One of the saddest news stories of the financial crisis, “Loyalty Pays a Bitter Dividend,” appears today in The Wall Street Journal – a reminder that a public company is a stewardship, a relationship in which the owners entrust assets to a management team for safekeeping, profitable use and growth.
The piece leads off with a widow in her 70s who owned stock in a Mississippi bank for many years. Through a series of mergers, that stake morphed into shares in the mighty Wachovia Corp. Owning stock in a “local” bank remained a point of pride, and the dividends made a very substantial contribution to this widow’s livelihood. Until 2008.
On Monday, Wachovia fell victim to the Wall Street crisis. A forced sale of its banking assets may leave some financial services in the Wachovia name, but not a bank. (Update: At week’s end, Wells Fargo & Co. offered a sweeter deal for Wachovia than Citigroup, which is part of the would-be forced sale.) At this point, the widow’s stock is worth something – but a shadow of what it was. The dividend? Well …

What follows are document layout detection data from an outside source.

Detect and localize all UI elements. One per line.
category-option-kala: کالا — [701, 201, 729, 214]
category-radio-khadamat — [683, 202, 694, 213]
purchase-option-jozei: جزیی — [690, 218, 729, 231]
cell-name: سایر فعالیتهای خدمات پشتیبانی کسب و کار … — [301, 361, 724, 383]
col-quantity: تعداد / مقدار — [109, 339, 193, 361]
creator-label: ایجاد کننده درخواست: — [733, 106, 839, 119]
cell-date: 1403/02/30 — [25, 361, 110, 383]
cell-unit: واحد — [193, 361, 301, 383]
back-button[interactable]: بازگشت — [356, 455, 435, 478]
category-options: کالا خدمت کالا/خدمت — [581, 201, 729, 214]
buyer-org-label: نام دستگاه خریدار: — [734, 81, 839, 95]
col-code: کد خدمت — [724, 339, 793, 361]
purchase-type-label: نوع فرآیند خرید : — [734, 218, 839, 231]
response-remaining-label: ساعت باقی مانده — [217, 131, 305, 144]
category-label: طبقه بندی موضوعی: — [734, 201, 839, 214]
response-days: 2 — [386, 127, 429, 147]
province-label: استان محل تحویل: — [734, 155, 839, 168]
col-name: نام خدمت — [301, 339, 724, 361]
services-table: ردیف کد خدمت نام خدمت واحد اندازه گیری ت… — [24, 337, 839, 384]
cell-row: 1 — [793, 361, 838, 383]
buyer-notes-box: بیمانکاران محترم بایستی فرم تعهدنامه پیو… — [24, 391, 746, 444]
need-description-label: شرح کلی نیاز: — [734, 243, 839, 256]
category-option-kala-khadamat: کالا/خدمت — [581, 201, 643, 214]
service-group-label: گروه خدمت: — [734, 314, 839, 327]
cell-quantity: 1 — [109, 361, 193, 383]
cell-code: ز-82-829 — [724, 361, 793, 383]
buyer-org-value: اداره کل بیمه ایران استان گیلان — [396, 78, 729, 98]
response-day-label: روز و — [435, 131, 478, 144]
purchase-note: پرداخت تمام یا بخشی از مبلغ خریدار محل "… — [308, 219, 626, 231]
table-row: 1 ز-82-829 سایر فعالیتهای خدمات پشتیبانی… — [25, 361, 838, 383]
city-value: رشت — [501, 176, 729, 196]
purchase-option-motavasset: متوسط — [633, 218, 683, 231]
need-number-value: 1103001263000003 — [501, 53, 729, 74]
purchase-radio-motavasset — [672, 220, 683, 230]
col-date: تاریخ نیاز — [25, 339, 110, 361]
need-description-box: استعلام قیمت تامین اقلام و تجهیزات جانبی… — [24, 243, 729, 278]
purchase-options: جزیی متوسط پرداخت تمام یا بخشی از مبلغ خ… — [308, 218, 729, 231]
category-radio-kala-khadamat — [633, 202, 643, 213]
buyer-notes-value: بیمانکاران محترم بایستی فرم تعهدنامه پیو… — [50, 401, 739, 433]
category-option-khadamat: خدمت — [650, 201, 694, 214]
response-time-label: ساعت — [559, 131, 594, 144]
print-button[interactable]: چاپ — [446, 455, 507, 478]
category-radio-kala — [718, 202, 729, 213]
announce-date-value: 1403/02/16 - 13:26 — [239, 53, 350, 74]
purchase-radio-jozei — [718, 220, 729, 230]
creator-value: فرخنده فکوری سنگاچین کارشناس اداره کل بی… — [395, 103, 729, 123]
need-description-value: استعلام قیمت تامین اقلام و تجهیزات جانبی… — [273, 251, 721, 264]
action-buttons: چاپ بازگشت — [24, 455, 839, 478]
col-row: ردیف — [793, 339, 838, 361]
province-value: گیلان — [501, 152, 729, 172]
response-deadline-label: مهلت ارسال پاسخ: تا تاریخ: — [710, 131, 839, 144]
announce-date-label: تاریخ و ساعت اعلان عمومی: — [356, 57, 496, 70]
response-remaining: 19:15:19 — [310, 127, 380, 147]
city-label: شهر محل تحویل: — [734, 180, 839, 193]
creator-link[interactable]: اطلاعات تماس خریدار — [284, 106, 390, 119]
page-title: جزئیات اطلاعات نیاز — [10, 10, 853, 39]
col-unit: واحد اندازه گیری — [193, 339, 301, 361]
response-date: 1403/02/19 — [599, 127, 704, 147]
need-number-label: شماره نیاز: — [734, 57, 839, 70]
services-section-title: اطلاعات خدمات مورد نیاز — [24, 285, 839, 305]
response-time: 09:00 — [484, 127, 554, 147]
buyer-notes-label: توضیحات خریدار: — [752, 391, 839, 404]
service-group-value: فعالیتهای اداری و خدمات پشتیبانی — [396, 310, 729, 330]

According to the Journal, “Mrs. Pace said her son recently reassured her that if things get really bad, she can move out of her home and into his basement, which has a window. Then she began to cry again.”
The paper comments:
The faith of long-term holders is now being punished. … Few investors realized the danger that accompanied banking’s heady growth. Once-stodgy institutions were dabbling in exotic new securities based on high-risk mortgages, leaving them exposed when the housing bubble collapsed.
The crisis says something to all executives: Our core mission is to be faithful stewards, actively serving those long-term shareholders. To investor relations professionals, this argues that companies should proactively analyze and clearly disclose risks – and changes in risk.